The required answer is an exact copy of every line from the beginning of the entries through the line with "ภายนอกโรงแรมแล", with all pictures omitted.

| Extracted material |
•••

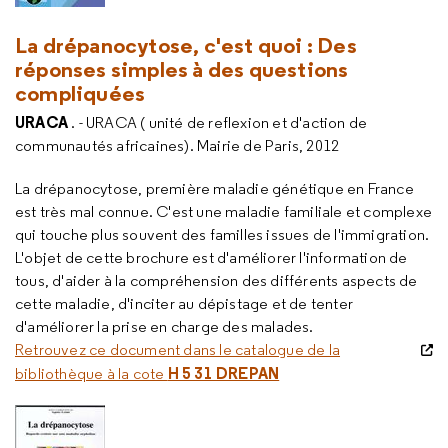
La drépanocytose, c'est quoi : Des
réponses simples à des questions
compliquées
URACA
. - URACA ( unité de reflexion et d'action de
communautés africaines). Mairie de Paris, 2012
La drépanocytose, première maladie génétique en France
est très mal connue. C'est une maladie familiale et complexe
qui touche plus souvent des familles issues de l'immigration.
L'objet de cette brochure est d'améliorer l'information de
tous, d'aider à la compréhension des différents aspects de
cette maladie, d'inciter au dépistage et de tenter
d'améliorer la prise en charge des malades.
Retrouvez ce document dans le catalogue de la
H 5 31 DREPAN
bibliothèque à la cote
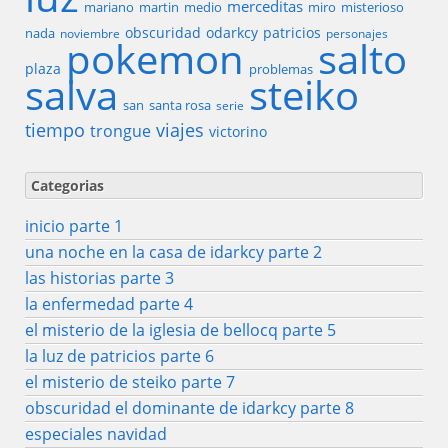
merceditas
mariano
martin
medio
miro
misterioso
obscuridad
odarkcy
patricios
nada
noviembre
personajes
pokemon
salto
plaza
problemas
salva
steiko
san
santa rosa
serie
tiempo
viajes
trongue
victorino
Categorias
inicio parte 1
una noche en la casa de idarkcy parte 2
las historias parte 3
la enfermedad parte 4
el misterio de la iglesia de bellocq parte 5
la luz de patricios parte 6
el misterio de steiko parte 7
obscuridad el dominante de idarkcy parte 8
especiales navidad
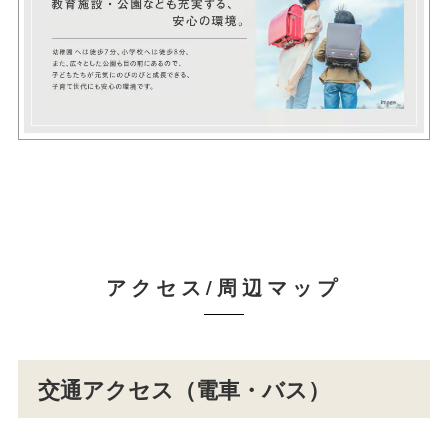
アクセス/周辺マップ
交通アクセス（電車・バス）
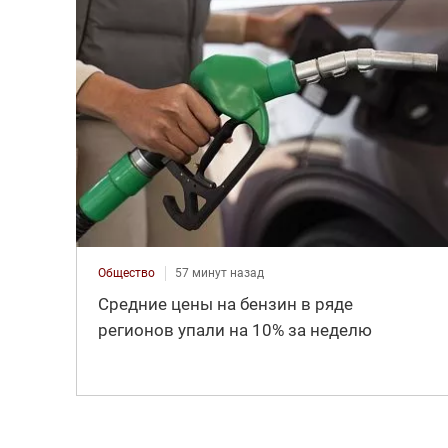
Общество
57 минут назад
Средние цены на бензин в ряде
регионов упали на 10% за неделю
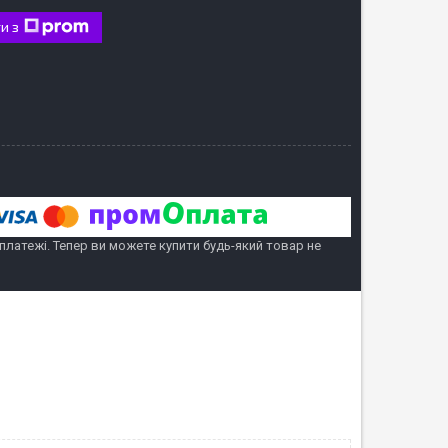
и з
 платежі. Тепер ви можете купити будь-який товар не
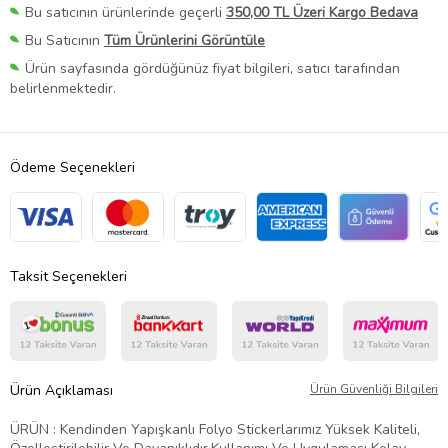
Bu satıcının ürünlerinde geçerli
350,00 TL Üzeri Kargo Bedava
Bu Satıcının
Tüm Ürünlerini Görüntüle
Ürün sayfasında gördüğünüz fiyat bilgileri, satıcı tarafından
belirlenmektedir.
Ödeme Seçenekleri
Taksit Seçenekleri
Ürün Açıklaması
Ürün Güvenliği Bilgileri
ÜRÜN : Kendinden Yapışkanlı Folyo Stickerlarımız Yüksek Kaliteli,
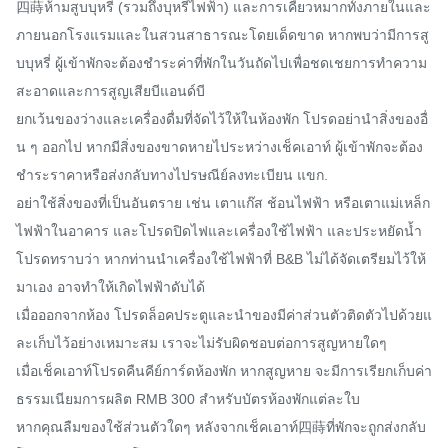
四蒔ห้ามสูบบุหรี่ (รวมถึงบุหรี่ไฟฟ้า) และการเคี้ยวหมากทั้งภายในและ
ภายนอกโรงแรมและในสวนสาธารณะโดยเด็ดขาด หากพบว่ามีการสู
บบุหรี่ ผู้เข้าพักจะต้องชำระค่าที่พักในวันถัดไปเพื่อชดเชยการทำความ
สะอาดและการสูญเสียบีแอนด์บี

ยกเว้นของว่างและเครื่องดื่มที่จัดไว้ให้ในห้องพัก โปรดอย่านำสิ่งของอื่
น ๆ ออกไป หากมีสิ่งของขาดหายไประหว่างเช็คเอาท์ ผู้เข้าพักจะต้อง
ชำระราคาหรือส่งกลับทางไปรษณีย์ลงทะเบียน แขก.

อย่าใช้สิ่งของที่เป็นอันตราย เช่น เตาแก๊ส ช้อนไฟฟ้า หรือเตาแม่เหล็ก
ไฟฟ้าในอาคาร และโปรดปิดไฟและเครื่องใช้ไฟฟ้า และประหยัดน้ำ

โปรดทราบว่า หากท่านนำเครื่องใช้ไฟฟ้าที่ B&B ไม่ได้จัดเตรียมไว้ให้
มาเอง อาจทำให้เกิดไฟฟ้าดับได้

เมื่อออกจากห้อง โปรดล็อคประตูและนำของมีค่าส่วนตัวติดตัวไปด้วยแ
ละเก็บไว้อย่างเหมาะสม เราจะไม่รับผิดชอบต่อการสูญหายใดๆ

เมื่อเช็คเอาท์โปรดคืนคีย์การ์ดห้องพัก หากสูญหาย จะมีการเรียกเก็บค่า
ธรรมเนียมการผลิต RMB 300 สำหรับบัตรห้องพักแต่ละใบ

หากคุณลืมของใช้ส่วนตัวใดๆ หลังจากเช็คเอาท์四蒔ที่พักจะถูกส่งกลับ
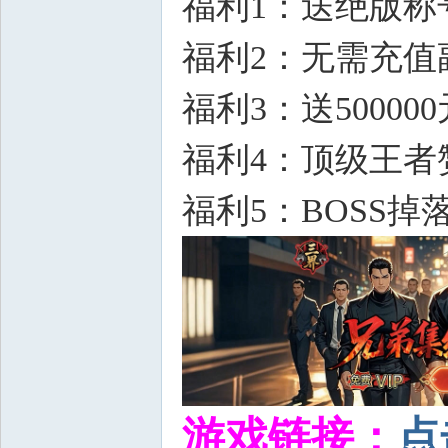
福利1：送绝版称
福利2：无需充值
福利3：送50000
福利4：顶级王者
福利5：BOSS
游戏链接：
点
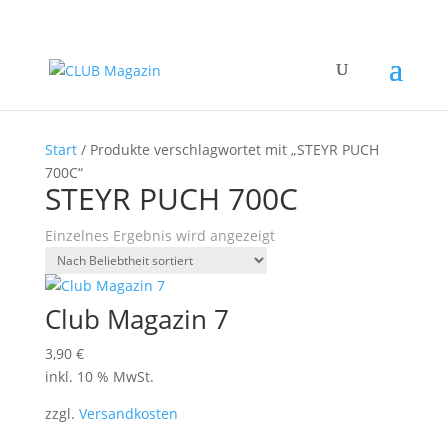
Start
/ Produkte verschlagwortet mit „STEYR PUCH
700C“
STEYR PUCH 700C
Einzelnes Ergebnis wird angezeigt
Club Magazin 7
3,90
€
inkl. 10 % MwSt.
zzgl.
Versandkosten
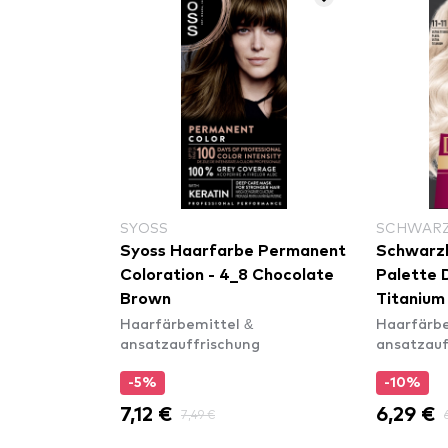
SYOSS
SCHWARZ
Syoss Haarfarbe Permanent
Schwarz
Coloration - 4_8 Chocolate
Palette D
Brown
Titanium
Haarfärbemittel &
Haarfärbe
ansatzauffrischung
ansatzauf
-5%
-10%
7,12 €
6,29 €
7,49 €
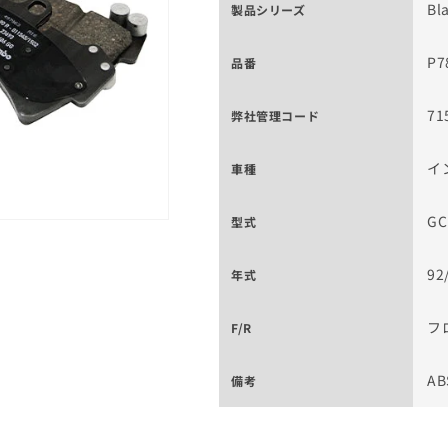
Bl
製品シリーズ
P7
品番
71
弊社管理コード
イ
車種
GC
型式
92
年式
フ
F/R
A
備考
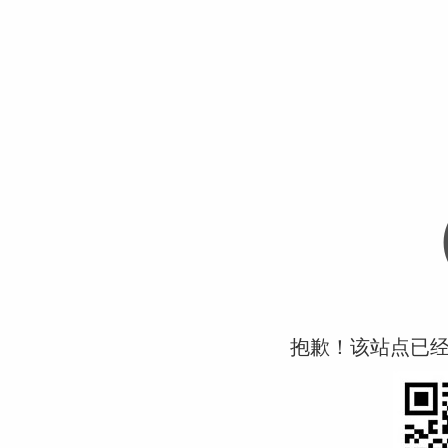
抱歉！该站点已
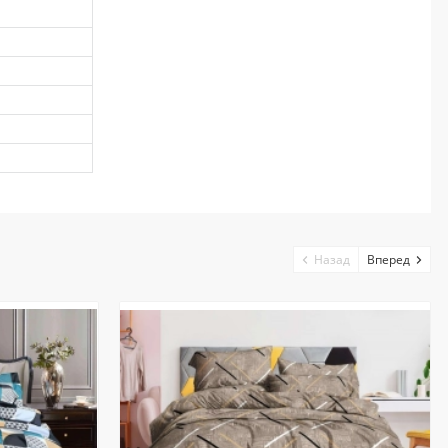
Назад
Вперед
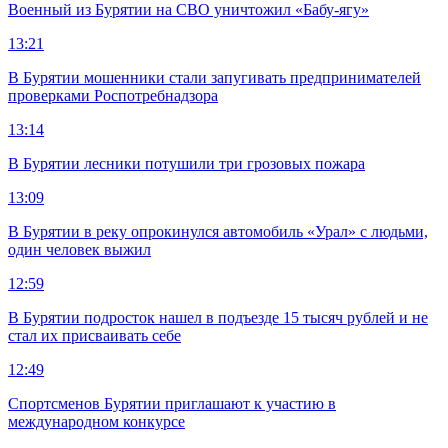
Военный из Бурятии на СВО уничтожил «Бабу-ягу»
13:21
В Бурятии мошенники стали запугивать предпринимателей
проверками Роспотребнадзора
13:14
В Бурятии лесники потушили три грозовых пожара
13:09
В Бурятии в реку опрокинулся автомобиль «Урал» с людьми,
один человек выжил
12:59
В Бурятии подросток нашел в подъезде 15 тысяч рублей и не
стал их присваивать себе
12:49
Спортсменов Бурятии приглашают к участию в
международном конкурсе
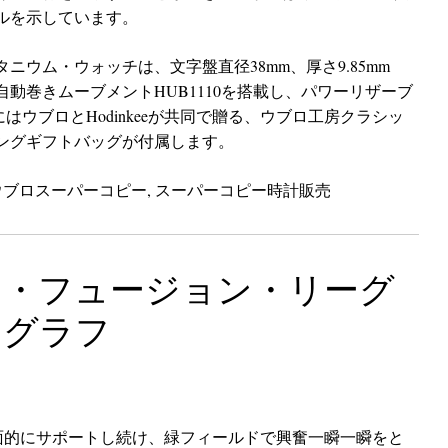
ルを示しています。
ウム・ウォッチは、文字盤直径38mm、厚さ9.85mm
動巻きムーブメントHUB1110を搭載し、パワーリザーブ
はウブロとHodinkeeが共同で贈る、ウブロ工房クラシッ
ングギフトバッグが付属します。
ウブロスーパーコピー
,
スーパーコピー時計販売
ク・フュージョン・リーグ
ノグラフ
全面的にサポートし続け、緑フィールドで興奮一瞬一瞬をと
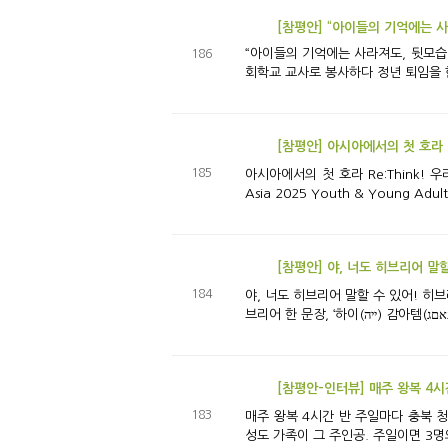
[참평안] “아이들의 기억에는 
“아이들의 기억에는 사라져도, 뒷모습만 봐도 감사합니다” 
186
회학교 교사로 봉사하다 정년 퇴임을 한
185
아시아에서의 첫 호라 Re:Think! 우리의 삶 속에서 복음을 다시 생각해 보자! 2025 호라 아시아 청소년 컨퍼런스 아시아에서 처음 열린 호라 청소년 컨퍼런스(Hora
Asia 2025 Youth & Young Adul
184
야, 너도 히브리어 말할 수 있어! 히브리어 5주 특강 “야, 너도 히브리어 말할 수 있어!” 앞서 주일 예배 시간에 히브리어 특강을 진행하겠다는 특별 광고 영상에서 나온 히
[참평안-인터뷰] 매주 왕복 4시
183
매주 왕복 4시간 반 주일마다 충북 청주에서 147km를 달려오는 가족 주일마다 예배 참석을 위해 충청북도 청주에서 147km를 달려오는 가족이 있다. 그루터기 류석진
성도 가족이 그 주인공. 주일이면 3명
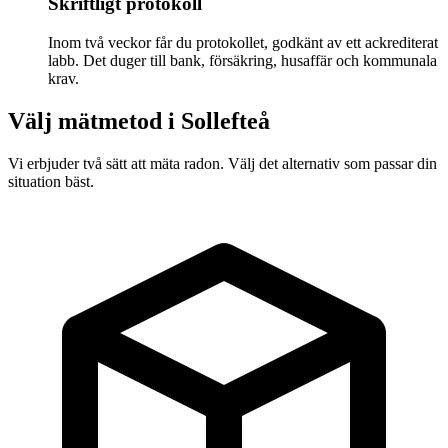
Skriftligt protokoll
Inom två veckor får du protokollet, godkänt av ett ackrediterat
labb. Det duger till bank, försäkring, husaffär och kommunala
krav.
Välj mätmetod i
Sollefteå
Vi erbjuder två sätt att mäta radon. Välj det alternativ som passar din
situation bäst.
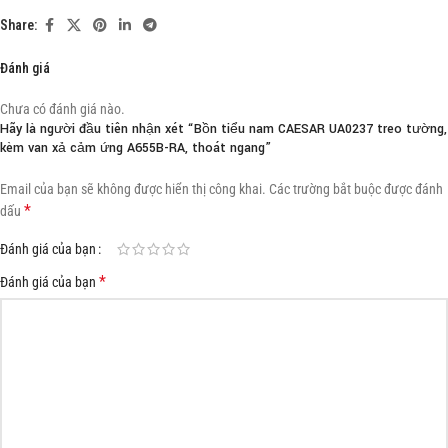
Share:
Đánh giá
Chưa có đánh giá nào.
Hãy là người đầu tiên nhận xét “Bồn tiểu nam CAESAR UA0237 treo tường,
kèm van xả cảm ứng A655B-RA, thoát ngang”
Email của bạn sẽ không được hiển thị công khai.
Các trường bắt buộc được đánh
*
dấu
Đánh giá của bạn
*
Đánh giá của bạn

•••

| Solution |
La drépanocytose, c'est quoi : Des
réponses simples à des questions
compliquées
URACA
. - URACA ( unité de reflexion et d'action de
communautés africaines). Mairie de Paris, 2012
La drépanocytose, première maladie génétique en France
est très mal connue. C'est une maladie familiale et complexe
qui touche plus souvent des familles issues de l'immigration.
L'objet de cette brochure est d'améliorer l'information de
tous, d'aider à la compréhension des différents aspects de
cette maladie, d'inciter au dépistage et de tenter
d'améliorer la prise en charge des malades.
Retrouvez ce document dans le catalogue de la
H 5 31 DREPAN
bibliothèque à la cote
merceditas
mariano
martin
medio
miro
misterioso
obscuridad
odarkcy
patricios
nada
noviembre
personajes
pokemon
salto
plaza
problemas
salva
steiko
san
santa rosa
serie
tiempo
viajes
trongue
victorino
Categorias
inicio parte 1
una noche en la casa de idarkcy parte 2
las historias parte 3
la enfermedad parte 4
el misterio de la iglesia de bellocq parte 5
la luz de patricios parte 6
el misterio de steiko parte 7
obscuridad el dominante de idarkcy parte 8
especiales navidad
アクセス/周辺マップ
交通アクセス（電車・バス）
Общество
57 минут назад
Средние цены на бензин в ряде
регионов упали на 10% за неделю
и з
 платежі. Тепер ви можете купити будь-який товар не
Bu satıcının ürünlerinde geçerli
350,00 TL Üzeri Kargo Bedava
Bu Satıcının
Tüm Ürünlerini Görüntüle
Ürün sayfasında gördüğünüz fiyat bilgileri, satıcı tarafından
belirlenmektedir.
Ödeme Seçenekleri
Taksit Seçenekleri
Ürün Açıklaması
Ürün Güvenliği Bilgileri
ÜRÜN : Kendinden Yapışkanlı Folyo Stickerlarımız Yüksek Kaliteli,
四蒔ห้ามสูบบุหรี่ (รวมถึงบุหรี่ไฟฟ้า) และการเคี้ยวหมากทั้งภายในและ
ภายนอกโรงแรมและในสวนสาธารณะโดยเด็ดขาด หากพบว่ามีการสู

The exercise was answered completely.